Ayurveda states that at every meal we should fill our stomach to one half its capacity with food, one-quarter part water, and leave one quarter part empty to allow for stomach churning. In order to do this, the food should be carefully chewed, interspersed with small sips of water, eaten in a quiet environment and with mindfulness so as to become aware of the sensation of satiety. Most of the time we eat too much because we are distracted. We aren’t really paying attention to the process of nourishment, bearing witness to the miracle that transforms our food into the body. Instead our focus is externally directed, eating while we do other things, such as working, cleaning, driving, reading books, watching television or using computers. At the same time we are internally besought by emotions that drive us to eat if only to fill an emotional hole, substituting the feeling of having ‘enough’ for the feeling of being ‘stuffed’. Rather than listen to our poor stomachs we listen to the rapacious appetite of the tongue, which in Ayurveda is related to the element of water and quality of desire. The nature of desire is endless, but the body has its limitations. Being able to check in with one’s stomach and bypass the noise of the tongue is an important life skill to have.
For the average person, Ayurveda recommends no more than two meals a day, along with a light snack. Ideally, the two main meals should be in the morning after sunrise, and in the afternoon before or around sunset. If desired, a light snack can be had in the middle of the day. This way of eating is better for active people who need to keep their energy going all day long. In some places in India, and also in tropical countries such as Mexico, the largest meal of the day is taken at noon followed by a long rest (or siesta) during the heat of the day. This convenient adaptation is not just to avoid the heat, but helps accommodate the post-prandial dip that usually occurs whenever we eat a large meal. Although elegantly suited to hot climates, eating a large meal at lunch doesn’t accommodate the reality of the work-a-day world that most of us follow.

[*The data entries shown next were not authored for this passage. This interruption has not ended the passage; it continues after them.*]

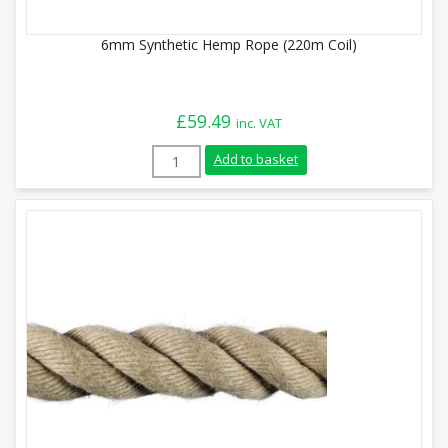
6mm Synthetic Hemp Rope (220m Coil)
£
59.49
inc. VAT
6mm Synthetic Hemp Rope (220m Coil) qu
Add to basket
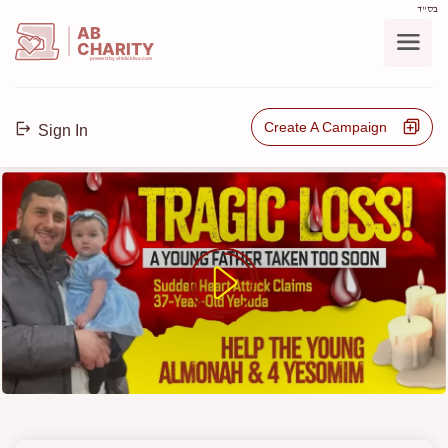
בס"ד
AB
CHARITY
powerd by ahblicklive.com
Create A Campaign
Sign In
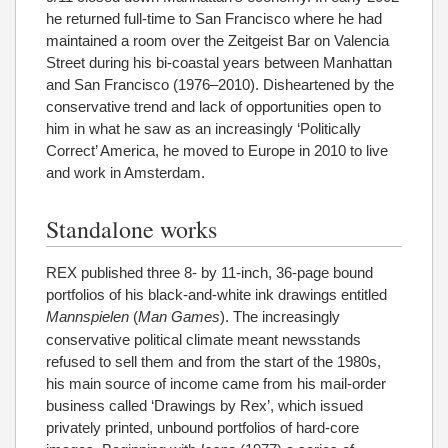
he returned full-time to San Francisco where he had
maintained a room over the Zeitgeist Bar on Valencia
Street during his bi-coastal years between Manhattan
and San Francisco (1976–2010). Disheartened by the
conservative trend and lack of opportunities open to
him in what he saw as an increasingly ‘Politically
Correct’ America, he moved to Europe in 2010 to live
and work in Amsterdam.
Standalone works
REX published three 8- by 11-inch, 36-page bound
portfolios of his black-and-white ink drawings entitled
Mannspielen
(
Man Games
). The increasingly
conservative political climate meant newsstands
refused to sell them and from the start of the 1980s,
his main source of income came from his mail-order
business called ‘Drawings by Rex’, which issued
privately printed, unbound portfolios of hard-core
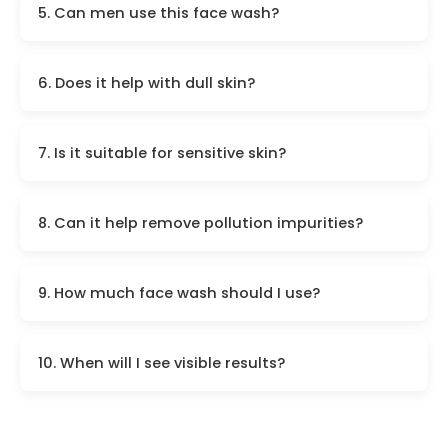
5. Can men use this face wash?
6. Does it help with dull skin?
7. Is it suitable for sensitive skin?
8. Can it help remove pollution impurities?
9. How much face wash should I use?
10. When will I see visible results?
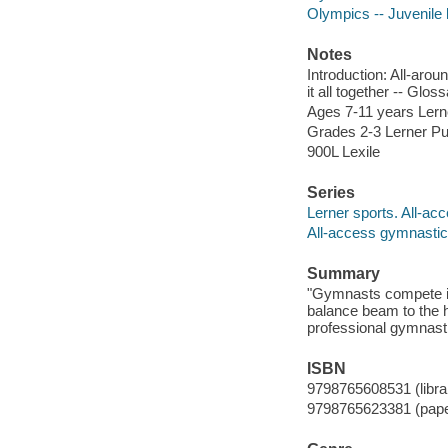
Olympics -- Juvenile l
Notes
Introduction: All-arou
it all together -- Gloss
Ages 7-11 years Lerne
Grades 2-3 Lerner Pub
900L Lexile
Series
Lerner sports. All-ac
All-access gymnasti
Summary
"Gymnasts compete in 
balance beam to the h
professional gymnasti
ISBN
9798765608531 (librar
9798765623381 (pap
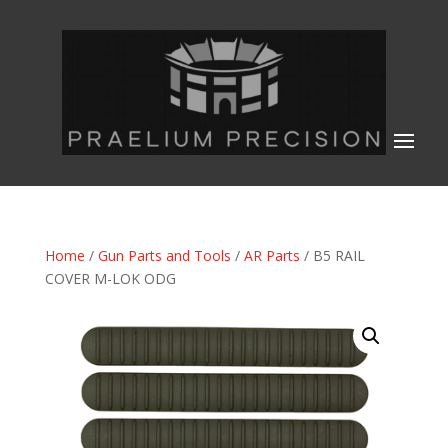
Home
/
Gun Parts and Tools
/
AR Parts
/ B5 RAIL
COVER M-LOK ODG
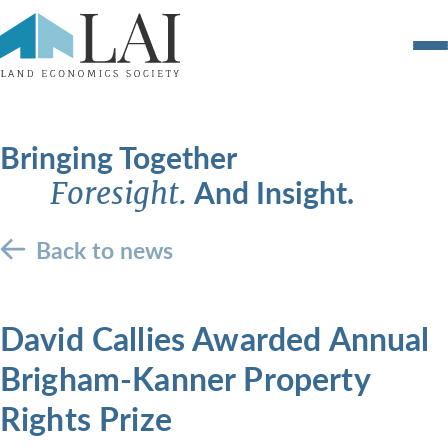
Bringing Together
And Insight.
Foresight.
Back to news
David Callies Awarded Annual
Brigham-Kanner Property
Rights Prize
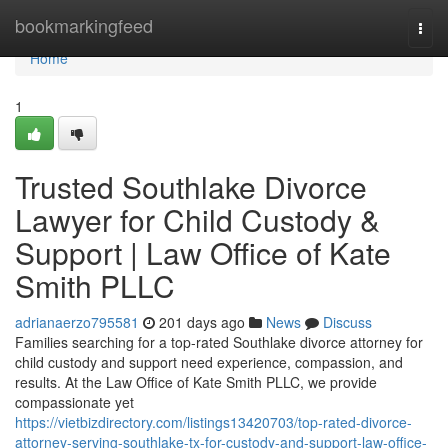
Home
bookmarkingfeed
Togg
navi
Home
1
Trusted Southlake Divorce
Lawyer for Child Custody &
Support | Law Office of Kate
Smith PLLC
adrianaerzo795581
201 days ago
News
Discuss
Families searching for a top-rated Southlake divorce attorney for
child custody and support need experience, compassion, and
results. At the Law Office of Kate Smith PLLC, we provide
compassionate yet
https://vietbizdirectory.com/listings13420703/top-rated-divorce-
attorney-serving-southlake-tx-for-custody-and-support-law-office-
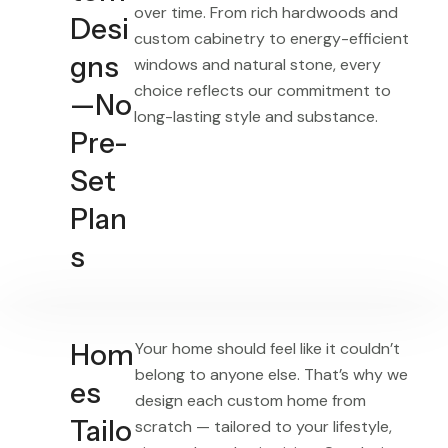
over time. From rich hardwoods and
Desi
custom cabinetry to energy-efficient
gns
windows and natural stone, every
choice reflects our commitment to
—No
long-lasting style and substance.
Pre-
Set
Plan
s
Hom
Your home should feel like it couldn’t
belong to anyone else. That’s why we
es
design each custom home from
Tailo
scratch — tailored to your lifestyle,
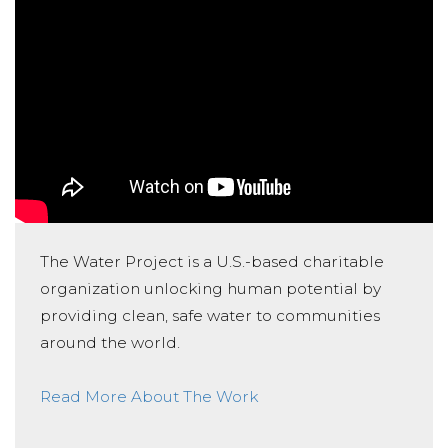
The Water Project is a U.S.-based charitable
organization unlocking human potential by
providing clean, safe water to communities
around the world.
Read More About The Work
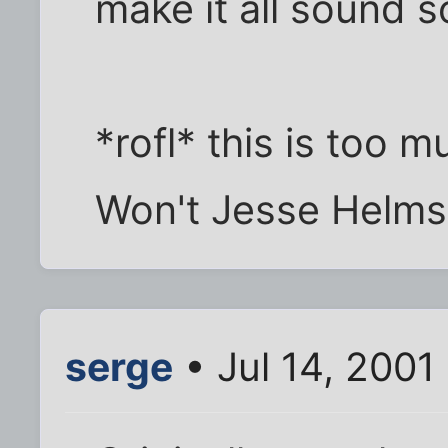
make it all sound s
*rofl* this is too
Won't Jesse Helms
serge
• Jul 14, 2001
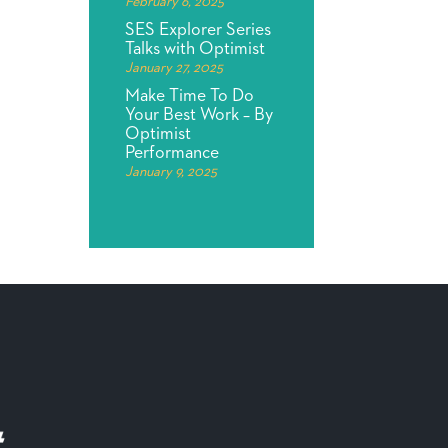
February 6, 2025
SES Explorer Series
Talks with Optimist
January 27, 2025
Make Time To Do
Your Best Work – By
Optimist
Performance
January 9, 2025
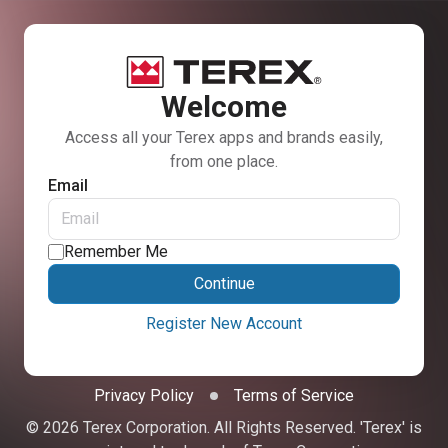
Welcome
Access all your Terex apps and brands easily,
from one place.
Email
Remember Me
Continue
Register New Account
Privacy Policy
Terms of Service
© 2026 Terex Corporation. All Rights Reserved. 'Terex' is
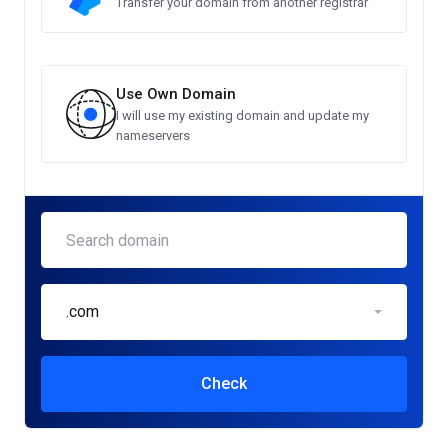
Transfer your domain from another registrar
Use Own Domain
I will use my existing domain and update my
nameservers
.com
Check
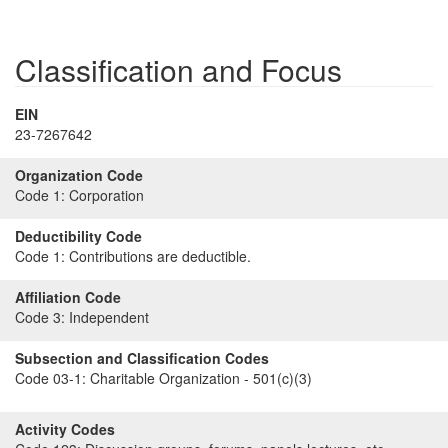
Classification and Focus
EIN
23-7267642
Organization Code
Code 1:
Corporation
Deductibility Code
Code 1:
Contributions are deductible.
Affiliation Code
Code 3:
Independent
Subsection and Classification Codes
Code 03-1:
Charitable Organization - 501(c)(3)
Activity Codes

Ayurveda indicates that most of our food energy should be consumed by mid-day, when the sun’s energy and the body’s fire element have reached their peak. Unfortunately most people are in the habit of eating very light or skipping breakfast, grabbing a quick lunch, and then eating all afternoon and evening. The result is that not only do we eat more food than we realize, but we consume it during a time when our metabolism begins to slow down, and thus instead of burning food energy we end up storing it as fat. In my practice I usually find that most people do well by eating a large, low-carb breakfast that doesn’t spike the blood sugar, providing a sustained source of energy for most of the day. I find this one simple recommendation to be among the most effective to enhance energy, concentration and productivity in my patients, mirroring the practice of traditional cultures found in cooler, temperate climates.